Agency Executives Come Together To Launch Peace Brief

Top industry executives are collaborating on Peace Brief, a call-to-action to reduce the numbers of both the unarmed U.S. citizens who have been killed by the police and the police officers who themselves have been killed in the line of duty. The group notes that there have been 844 deaths of unarmed individuals by the police and that 51 members of the police have died while on duty.

Speaking before an audience at the annual Advertising Week in New York conference, Keith Cartwright, executive creative director, Butler, Shine, Stern & Partners; Geoff Edwards, creative executive, CAA; Jayanta Jenkins, global group creative director, Twitter; and Jimmy Smith, chairman, CEO and COO of Amusement Park Entertainment outlined opportunities for individuals, business and universities to participate in the mission.



“Our objectives are as diverse as raising money for a foundation, helping pass legislation, bringing awareness to a cause or creating a peace-based technology in service of ending the cycle of violence and fear cased by racial bias and injustice," says Cartwright.

A text served as their call-to-action.
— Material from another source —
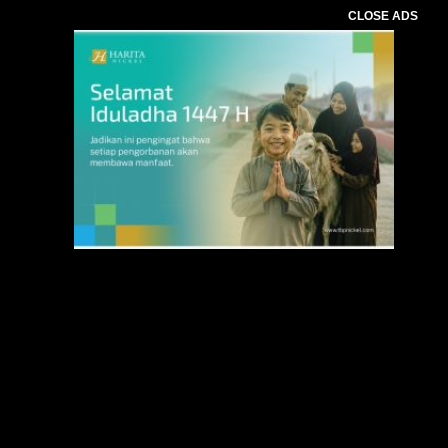
CLOSE ADS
Cartwright sent a message to his friends saying “We need to come together. And say something." The four men met that Saturday morning where they sat down together for the first time despite knowing each other for years.

They discussed their shared experiences growing up as black males, the racism encountered along the way and the opportunity they had as a group together to bring about change that was inclusive and impactful. This conversation then led to them launching Saturday Morning, the overarching umbrella that seeks to engage individuals from across America in creating inclusive solutions to address continued issues of racial inequality and reducing violence. 

“The community spirit of cooperation and trust is broken,” says Edwards. “This is a call to action to find solutions through all forms of communication to impact these statistics.”

However, they made clear that they are not an agency that will solve the business problems of others. Its mission is specifically to bring solutions to its brief though all means. In addition to individuals, businesses and brands, It hopes to work closely with universities to make the Peace Brief a part of the curriculum of applicable fields of study that could include art and design, law, communications, engineering and others.

They plan on using their respective skills to launch The Peace Brief which will call on the industry and the general public to use their voices for positive change. 

The group says it will share the Brief with artists, fashion designers, film makers, musicians, community organizers, writers, developers and those in creative fields who can create their own content that Saturday Morning will then curate and showcase across multiple channels.